Recently, we caught up with one of the most energetic, creative and prolific authors in history.  Now that’s a business (like radio) where great ideas rule.

So this episode is about unleashing your creative genius and getting excited about your possibilities – no matter what business you’re in, including real estate investing.

Behind the microphones energetically sharing thoughts to help you find your next big idea:

  • Your always energetic host, Robert Helms
  • Your sometimes thoughtful co-host, Russell Gray
  • Mega best-selling author and world renowned motivational speaker, Mark Victor Hansen

If you’ve never heard of Mark Victor Hansen, you’ve probably heard of his work.

The Chicken Soup for the Soul book series has been described by Time Magazine as “the publishing phenomenon of the decade” with over $1 billion in global sales.  And that’s just one of dozens of best selling books Mark’s been a part of, including The One Minute Millionaire and Cracking the Millionaire Code (both with well know real estate guru Robert Allen).

What’s interesting to us is how one little idea can pick up momentum and become a world wide sensation, touching millions of lives.

It’s surprising and inspiring when tells us how Chicken Soup of the Soul came about, and how many professional publishers told them it was a dumb idea.  It reminds us of how Fred Smith, the founder and creator of Fed Ex, got a poor grade in college for a business plan that changed an industry.

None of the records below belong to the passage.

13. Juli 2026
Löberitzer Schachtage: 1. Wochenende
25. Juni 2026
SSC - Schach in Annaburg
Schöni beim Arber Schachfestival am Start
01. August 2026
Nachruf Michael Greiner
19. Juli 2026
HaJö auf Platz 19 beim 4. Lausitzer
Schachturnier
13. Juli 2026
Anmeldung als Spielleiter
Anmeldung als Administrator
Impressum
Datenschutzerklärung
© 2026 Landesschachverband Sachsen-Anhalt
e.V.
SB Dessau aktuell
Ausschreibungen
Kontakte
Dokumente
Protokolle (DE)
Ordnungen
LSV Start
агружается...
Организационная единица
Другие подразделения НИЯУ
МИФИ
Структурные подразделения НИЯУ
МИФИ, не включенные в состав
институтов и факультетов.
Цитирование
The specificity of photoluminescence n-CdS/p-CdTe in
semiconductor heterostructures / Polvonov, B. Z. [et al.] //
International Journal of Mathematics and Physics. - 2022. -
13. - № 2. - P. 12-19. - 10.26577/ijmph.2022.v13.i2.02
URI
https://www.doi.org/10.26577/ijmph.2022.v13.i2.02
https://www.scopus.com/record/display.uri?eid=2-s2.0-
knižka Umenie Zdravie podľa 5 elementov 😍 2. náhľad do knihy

In real estate, we can think of successful projects, both large and small, which were considered crazy when they were first proposed.

Think about Las Vegas.  Many decades ago, southern Nevada was a desolate desert in the middle of nowhere. Not a great location for mega real estate development.

Then some Southern California “businessmen” start building hotels.  Like anyone would ever want to go the desert for entertainment.  How dumb is that?  Of course, today Las Vegas is the iconic entertainment capital of the Western United States.

In Silicon Valley, there’s a little mixed-use development where shops, restaurants, offices and residential units are all densely packed onto a small parcel on a busy corner just off the freeway.  Now if you’re from New York or Europe, that seems normal.  But the “experts” didn’t think a project like this would be accepted in the sprawled out suburbia of California.

Nonetheless, the “clueless” developer ignored the critics and naysayers and built Santana Row anyway.  Today, it’s one of the most successful real estate projects in Silicon Valley.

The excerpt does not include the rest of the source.